The bacteria in your mouth devours sugar to survive and grow. So if you are sipping on sugary beverages , like cola or alcohol, you are literally feeding the bacteria and helping it thrive. The bacteria creates an acid inside your mouth that corrodes your teeth, weakening the enamel and causing tooth decay. Hence, if you really want to have alcoholic beverages, try drinking alcohol with less sugar content like dry wine.
we have discussed the relationship between dry mouth with oral health at length. Alcohol causes the mouth to dry up and restrict the flow of saliva. The flow of saliva is inversely proportional to the risk of tooth decay. Saliva plays an important role in maintaining the oral hygiene by washing away the bacteria. When you have dry mouth, the bacteria remains on the enamel and makes the teeth more susceptible to decay. Dry mouth can also cause bad breath. If you are boozing, make sure to stay hydrated. Drink water at regular intervals. You can also take to chewing sugar free gums to replenish the flow of the saliva.

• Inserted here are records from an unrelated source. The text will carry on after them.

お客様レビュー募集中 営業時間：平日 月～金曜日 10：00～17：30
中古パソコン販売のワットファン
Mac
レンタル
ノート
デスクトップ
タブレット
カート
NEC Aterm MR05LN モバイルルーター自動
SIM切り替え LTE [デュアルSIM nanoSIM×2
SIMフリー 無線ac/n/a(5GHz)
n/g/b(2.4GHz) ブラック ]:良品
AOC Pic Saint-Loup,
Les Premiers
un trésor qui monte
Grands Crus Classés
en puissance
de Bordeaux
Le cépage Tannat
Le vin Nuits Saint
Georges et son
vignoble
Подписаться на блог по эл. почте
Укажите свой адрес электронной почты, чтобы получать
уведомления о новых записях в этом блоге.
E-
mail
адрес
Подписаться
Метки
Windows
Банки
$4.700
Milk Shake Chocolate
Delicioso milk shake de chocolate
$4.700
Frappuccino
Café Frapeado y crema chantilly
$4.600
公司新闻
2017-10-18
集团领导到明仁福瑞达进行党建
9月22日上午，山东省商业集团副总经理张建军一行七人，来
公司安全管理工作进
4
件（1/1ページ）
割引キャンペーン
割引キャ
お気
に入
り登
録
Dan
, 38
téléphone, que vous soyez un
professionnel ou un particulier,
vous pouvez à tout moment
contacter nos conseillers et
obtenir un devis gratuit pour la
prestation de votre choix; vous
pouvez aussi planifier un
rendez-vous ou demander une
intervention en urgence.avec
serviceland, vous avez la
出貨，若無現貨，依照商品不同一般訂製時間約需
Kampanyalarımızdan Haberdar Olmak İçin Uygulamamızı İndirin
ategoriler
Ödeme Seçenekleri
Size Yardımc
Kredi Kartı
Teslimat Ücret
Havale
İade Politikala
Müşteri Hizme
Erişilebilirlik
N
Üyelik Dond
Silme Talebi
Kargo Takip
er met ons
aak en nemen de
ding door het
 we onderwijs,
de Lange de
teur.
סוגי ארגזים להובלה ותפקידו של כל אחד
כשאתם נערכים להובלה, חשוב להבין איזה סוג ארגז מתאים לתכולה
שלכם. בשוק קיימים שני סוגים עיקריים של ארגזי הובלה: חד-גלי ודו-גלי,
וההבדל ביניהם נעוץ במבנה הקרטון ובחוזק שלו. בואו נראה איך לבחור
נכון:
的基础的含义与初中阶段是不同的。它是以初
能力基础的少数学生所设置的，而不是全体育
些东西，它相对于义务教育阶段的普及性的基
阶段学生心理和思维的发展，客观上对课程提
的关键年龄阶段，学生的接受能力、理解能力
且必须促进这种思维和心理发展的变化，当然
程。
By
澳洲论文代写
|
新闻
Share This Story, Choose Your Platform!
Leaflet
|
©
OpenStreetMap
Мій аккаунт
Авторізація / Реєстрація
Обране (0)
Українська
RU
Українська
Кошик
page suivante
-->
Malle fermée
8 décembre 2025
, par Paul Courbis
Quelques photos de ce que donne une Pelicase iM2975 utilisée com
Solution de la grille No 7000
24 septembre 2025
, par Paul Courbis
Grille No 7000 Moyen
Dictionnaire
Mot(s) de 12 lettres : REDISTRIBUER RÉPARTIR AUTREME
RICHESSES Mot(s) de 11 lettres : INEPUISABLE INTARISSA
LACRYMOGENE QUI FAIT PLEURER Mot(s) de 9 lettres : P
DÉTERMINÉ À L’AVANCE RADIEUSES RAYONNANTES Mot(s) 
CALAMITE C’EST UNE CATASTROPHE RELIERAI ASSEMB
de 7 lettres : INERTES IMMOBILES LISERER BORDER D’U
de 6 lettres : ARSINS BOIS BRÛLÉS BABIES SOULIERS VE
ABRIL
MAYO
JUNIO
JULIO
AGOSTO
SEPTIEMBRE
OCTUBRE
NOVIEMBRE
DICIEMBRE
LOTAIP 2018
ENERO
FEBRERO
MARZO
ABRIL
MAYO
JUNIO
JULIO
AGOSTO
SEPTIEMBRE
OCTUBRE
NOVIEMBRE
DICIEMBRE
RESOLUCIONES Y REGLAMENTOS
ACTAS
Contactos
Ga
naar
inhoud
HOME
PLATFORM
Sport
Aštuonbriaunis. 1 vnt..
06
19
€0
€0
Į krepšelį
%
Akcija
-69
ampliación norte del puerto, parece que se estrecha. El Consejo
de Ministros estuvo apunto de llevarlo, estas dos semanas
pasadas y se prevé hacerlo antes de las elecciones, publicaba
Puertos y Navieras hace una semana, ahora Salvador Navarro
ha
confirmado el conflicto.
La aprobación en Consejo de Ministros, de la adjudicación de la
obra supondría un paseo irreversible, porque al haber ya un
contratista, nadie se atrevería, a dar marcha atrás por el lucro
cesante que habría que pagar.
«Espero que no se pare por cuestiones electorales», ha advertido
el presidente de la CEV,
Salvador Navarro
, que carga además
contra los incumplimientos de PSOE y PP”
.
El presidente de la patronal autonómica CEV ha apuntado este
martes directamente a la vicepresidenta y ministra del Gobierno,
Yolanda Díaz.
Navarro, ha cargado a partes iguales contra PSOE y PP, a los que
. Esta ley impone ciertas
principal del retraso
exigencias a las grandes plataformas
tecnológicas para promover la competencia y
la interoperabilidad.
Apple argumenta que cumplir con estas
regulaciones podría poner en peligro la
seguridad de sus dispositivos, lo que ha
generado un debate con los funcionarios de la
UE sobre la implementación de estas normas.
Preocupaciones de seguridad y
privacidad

Alcoholic beverages with deep hues like sangria, red wine or port wine can turn your teeth red and cause irreversible or long-lasting discoloration. These alcoholic beverages when poured on light coloured clothes, leave behind a permanent stain. So, you can easily imagine the kind of effect it is going to have on your pearly whites You can try to mitigate the effects of these dark coloured alcoholic beverages by munching on food while you booze and chewing sugar-free gum after drinking alcohol to bring your saliva levels back to normal.
Only by properly brushing and flossing your teeth regularly and if possible twice a day, as well as getting professional dental cleanings and check-ups every 6 months, can help bring down the risk of dental problems that comes along with the consumption of alcohol.
Accidental dental trauma
Consumption of heavy amounts of alcohol multiplies the chances of an accidental dental trauma or facial injury, a fall or traffic accident, for instance.